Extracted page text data
# # # # # # #

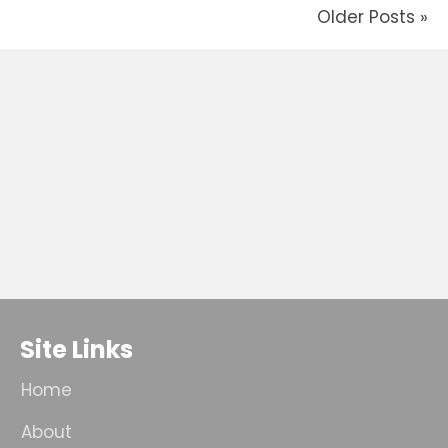
Older Posts »
Site Links
Home
About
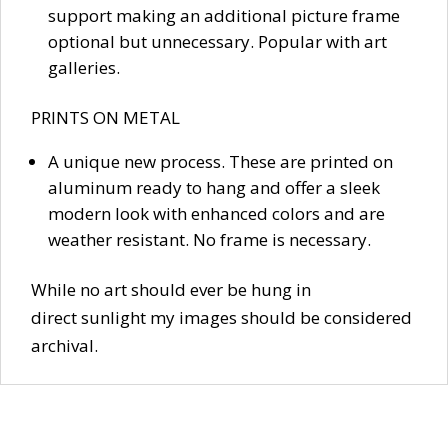
support making an additional picture frame
optional but unnecessary. Popular with art
galleries.
PRINTS ON METAL
A unique new process. These are printed on
aluminum ready to hang and offer a sleek
modern look with enhanced colors and are
weather resistant. No frame is necessary.
While no art should ever be hung in
direct sunlight my images should be considered
archival.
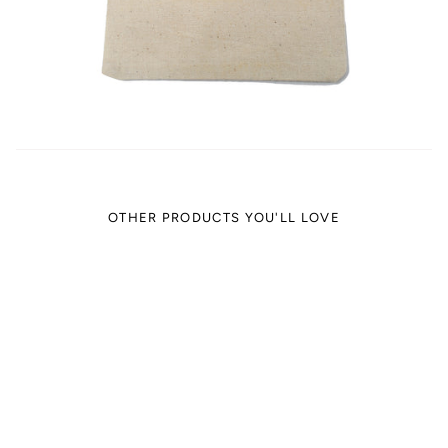
OTHER PRODUCTS YOU'LL LOVE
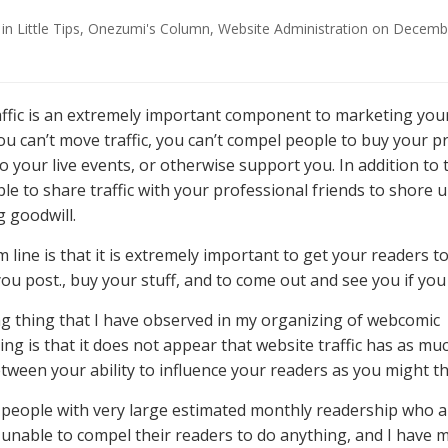
in
Little Tips
,
Onezumi's Column
,
Website Administration
on
Decembe
ffic is an extremely important component to marketing you
you can’t move traffic, you can’t compel people to buy your p
 your live events, or otherwise support you. In addition to 
ble to share traffic with your professional friends to shore 
 goodwill.
line is that it is extremely important to get your readers to 
you post., buy your stuff, and to come out and see you if you
ng thing that I have observed in my organizing of webcomic
g is that it does not appear that website traffic has as muc
etween your ability to influence your readers as you might th
 people with very large estimated monthly readership who a
 unable to compel their readers to do anything, and I have 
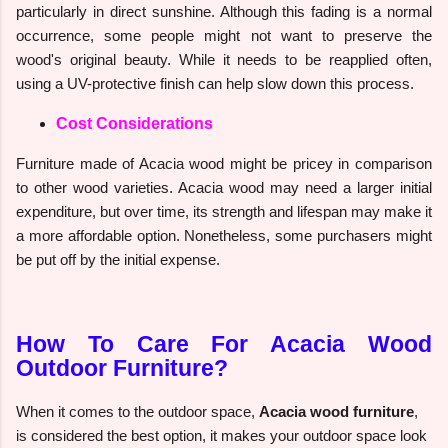
particularly in direct sunshine. Although this fading is a normal
occurrence, some people might not want to preserve the
wood's original beauty. While it needs to be reapplied often,
using a UV-protective finish can help slow down this process.
Cost Considerations
Furniture made of Acacia wood might be pricey in comparison
to other wood varieties. Acacia wood may need a larger initial
expenditure, but over time, its strength and lifespan may make it
a more affordable option. Nonetheless, some purchasers might
be put off by the initial expense.
How To Care For Acacia Wood
Outdoor Furniture?
When it comes to the outdoor space,
Acacia wood furniture
,
is considered the best option, it makes your outdoor space look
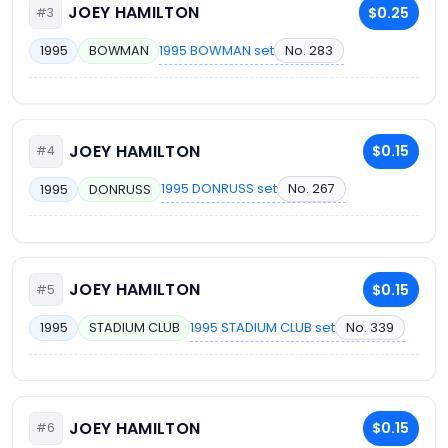
JOEY HAMILTON
$0.25
#3
1995 BOWMAN set
No. 283
1995
BOWMAN
JOEY HAMILTON
$0.15
#4
1995 DONRUSS set
No. 267
1995
DONRUSS
JOEY HAMILTON
$0.15
#5
1995 STADIUM CLUB set
No. 339
1995
STADIUM CLUB
JOEY HAMILTON
$0.15
#6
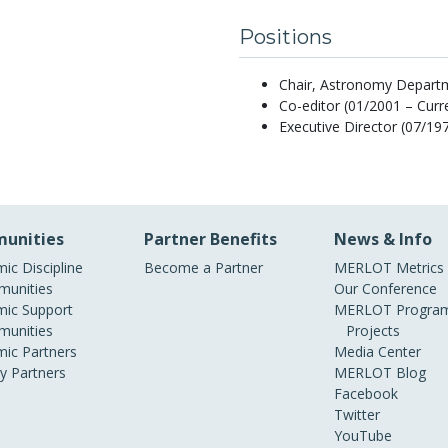
Positions
Chair, Astronomy Departme
Co-editor (01/2001 – Cur
Executive Director (07/19
unities
Partner Benefits
News & Info
ic Discipline
Become a Partner
MERLOT Metrics
unities
Our Conference
ic Support
MERLOT Program
unities
Projects
ic Partners
Media Center
ry Partners
MERLOT Blog
Facebook
Twitter
YouTube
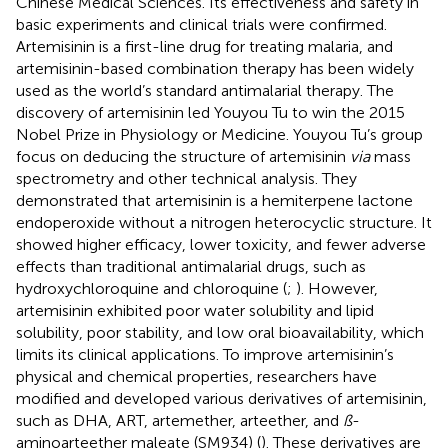
Chinese Medical Sciences. Its effectiveness and safety in
basic experiments and clinical trials were confirmed.
Artemisinin is a first-line drug for treating malaria, and
artemisinin-based combination therapy has been widely
used as the world’s standard antimalarial therapy. The
discovery of artemisinin led Youyou Tu to win the 2015
Nobel Prize in Physiology or Medicine. Youyou Tu’s group
focus on deducing the structure of artemisinin
via
mass
spectrometry and other technical analysis. They
demonstrated that artemisinin is a hemiterpene lactone
endoperoxide without a nitrogen heterocyclic structure. It
showed higher efficacy, lower toxicity, and fewer adverse
effects than traditional antimalarial drugs, such as
hydroxychloroquine and chloroquine (
;
). However,
artemisinin exhibited poor water solubility and lipid
solubility, poor stability, and low oral bioavailability, which
limits its clinical applications. To improve artemisinin’s
physical and chemical properties, researchers have
modified and developed various derivatives of artemisinin,
such as DHA, ART, artemether, arteether, and
ß
-
aminoarteether maleate (SM934) (
). These derivatives are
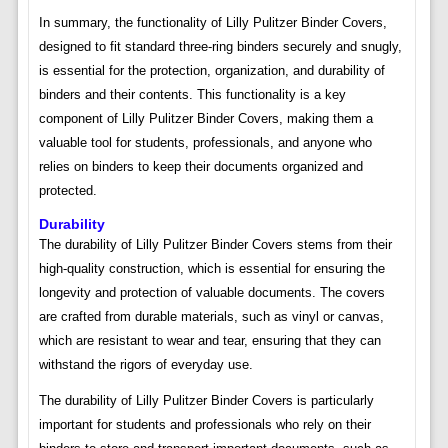
In summary, the functionality of Lilly Pulitzer Binder Covers,
designed to fit standard three-ring binders securely and snugly,
is essential for the protection, organization, and durability of
binders and their contents. This functionality is a key
component of Lilly Pulitzer Binder Covers, making them a
valuable tool for students, professionals, and anyone who
relies on binders to keep their documents organized and
protected.
Durability
The durability of Lilly Pulitzer Binder Covers stems from their
high-quality construction, which is essential for ensuring the
longevity and protection of valuable documents. The covers
are crafted from durable materials, such as vinyl or canvas,
which are resistant to wear and tear, ensuring that they can
withstand the rigors of everyday use.
The durability of Lilly Pulitzer Binder Covers is particularly
important for students and professionals who rely on their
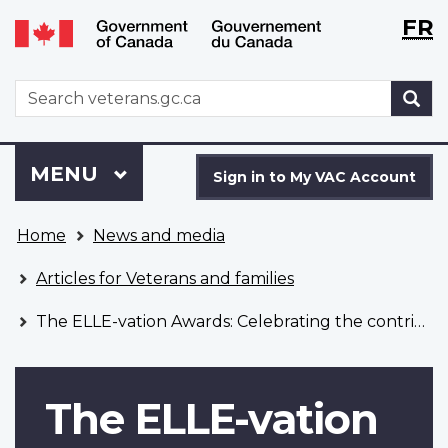
Langu
WxT
FR
Skip
Switch
selecti
Langu
to
to
main
basic
switch
WxT
S
content
HTML
Search
version
form
Sign
Menu
MAIN
MENU
in
Sign in to My VAC Account
to
You
My
Home
News and media
are
VAC
here
Account
Articles for Veterans and families
The ELLE-vation Awards: Celebrating the contributions of women Veterans
The ELLE-vation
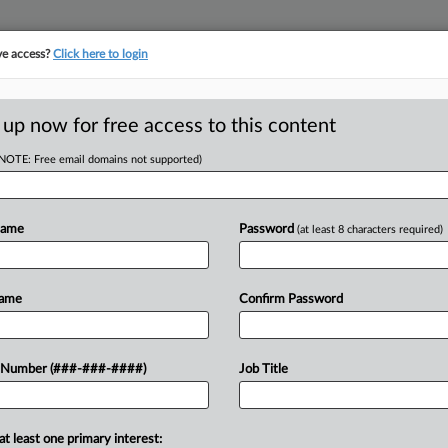
ve access?
Click here to login
 up now for free access to this content
(NOTE: Free email domains not supported)
Miner Hits Ch. 11
Debt
Name
Password
(at least 8 characters required)
Name
Confirm Password
T
eration filed for Chapter 11
 Number (###-###-####)
Job Title
 court with $85.5 million of secured
at least one primary interest:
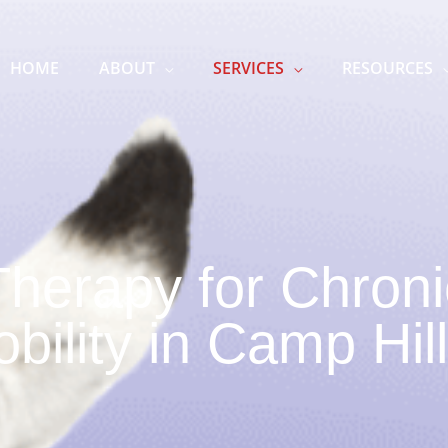
HOME
ABOUT
SERVICES
RESOURCES
Therapy for Chroni
ility in Camp Hil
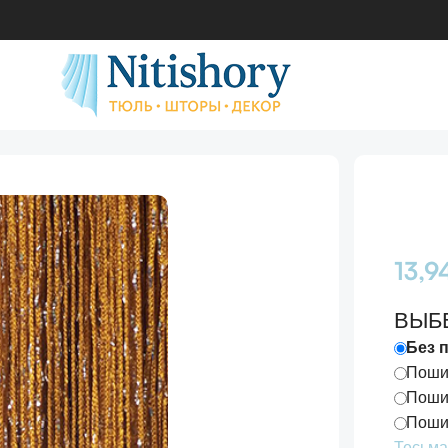
 №16
13,
ВЫБ
Без 
Пошив
Пошив
Пошив
Тесьма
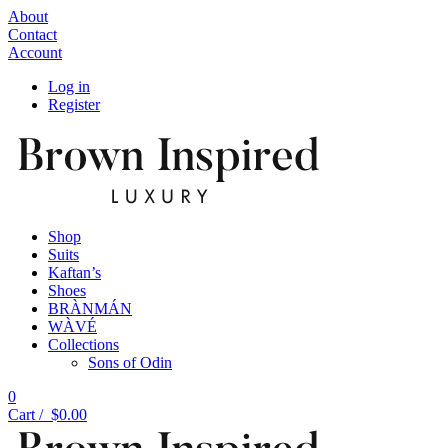
About
Contact
Account
Log in
Register
Shop
Suits
Kaftan’s
Shoes
BRÀNMÁN
WÀVÉ
Collections
Sons of Odin
0
Cart /
$
0.00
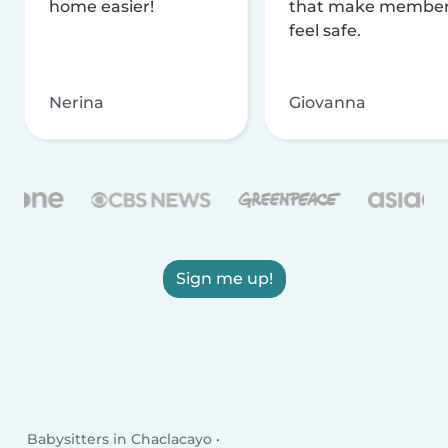
home easier!
that make membe
feel safe.
Nerina
Giovanna
Sign me up!
Babysitters in Chaclacayo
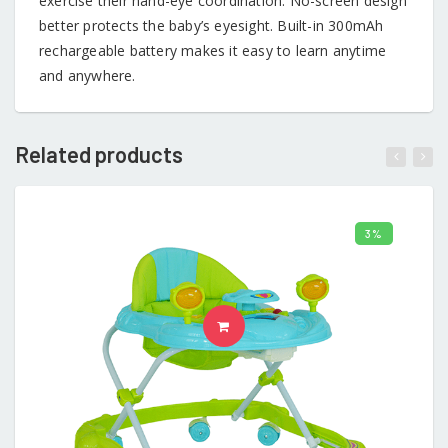
exercise their hand-eye coordination. No-screen design
better protects the baby’s eyesight. Built-in 300mAh
rechargeable battery makes it easy to learn anytime
and anywhere.
Related products
3%
ADD TO CART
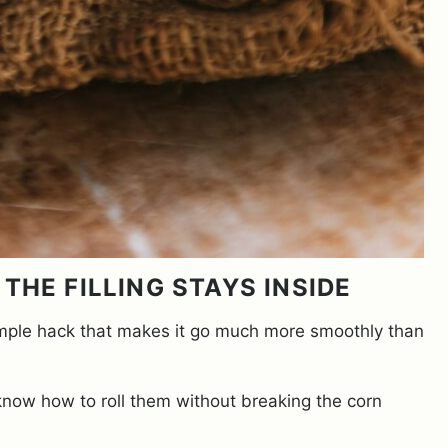
THE FILLING STAYS INSIDE
 a simple hack that makes it go much more smoothly than
 know how to roll them without breaking the corn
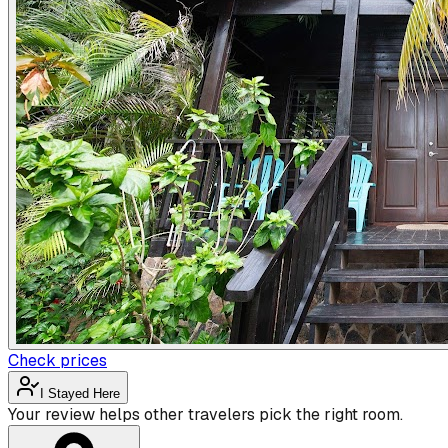
Check prices
I Stayed Here
Your review helps other travelers pick the right room.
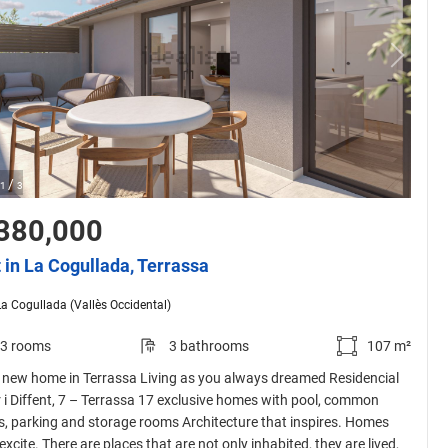
/
1
3
380,000
t in La Cogullada, Terrassa
La Cogullada (Vallès Occidental)
3 rooms
3 bathrooms
107 m²
 new home in Terrassa Living as you always dreamed Residencial
r i Diffent, 7 – Terrassa 17 exclusive homes with pool, common
s, parking and storage rooms Architecture that inspires. Homes
excite. There are places that are not only inhabited, they are lived,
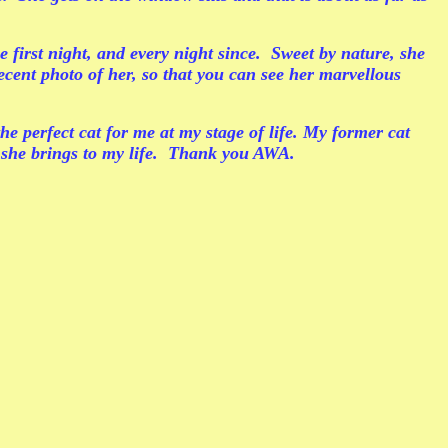
 first night, and every night since. Sweet by nature, she
ecent photo of her, so that you can see her marvellous
he perfect cat for me at my stage of life. My former cat
t she brings to my life. Thank you AWA.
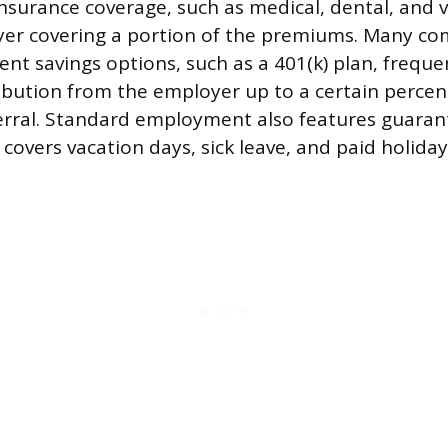
insurance coverage, such as medical, dental, and v
yer covering a portion of the premiums. Many co
nt savings options, such as a 401(k) plan, freque
bution from the employer up to a certain percen
erral. Standard employment also features guaran
 covers vacation days, sick leave, and paid holiday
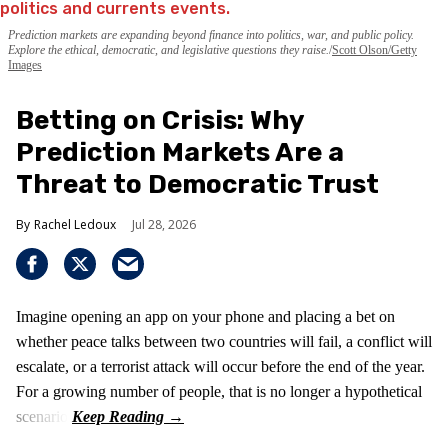
Prediction markets are expanding beyond finance into politics, war, and public policy.
Explore the ethical, democratic, and legislative questions they raise.
Scott Olson/Getty
Images
Betting on Crisis: Why
Prediction Markets Are a
Threat to Democratic Trust
Rachel Ledoux
Jul 28, 2026
Imagine opening an app on your phone and placing a bet on
whether peace talks between two countries will fail, a conflict will
escalate, or a terrorist attack will occur before the end of the year.
For a growing number of people, that is no longer a hypothetical
scenario.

# # # # # # #

● **EXERCISE INSTRUCTIONS**
Go down the entries above from the line containing "The durability of Lilly Pulitzer Binder Covers is" to the line containing "Articles for Veterans and families" and write out each line exactly, leaving pictures out.

● **YOUR SOLUTION**
The durability of Lilly Pulitzer Binder Covers is particularly
important for students and professionals who rely on their
Langu
WxT
FR
Skip
Switch
selecti
Langu
to
to
main
basic
switch
WxT
S
content
HTML
Search
version
form
Sign
Menu
MAIN
MENU
in
Sign in to My VAC Account
to
You
My
Home
News and media
are
VAC
here
Account
Articles for Veterans and families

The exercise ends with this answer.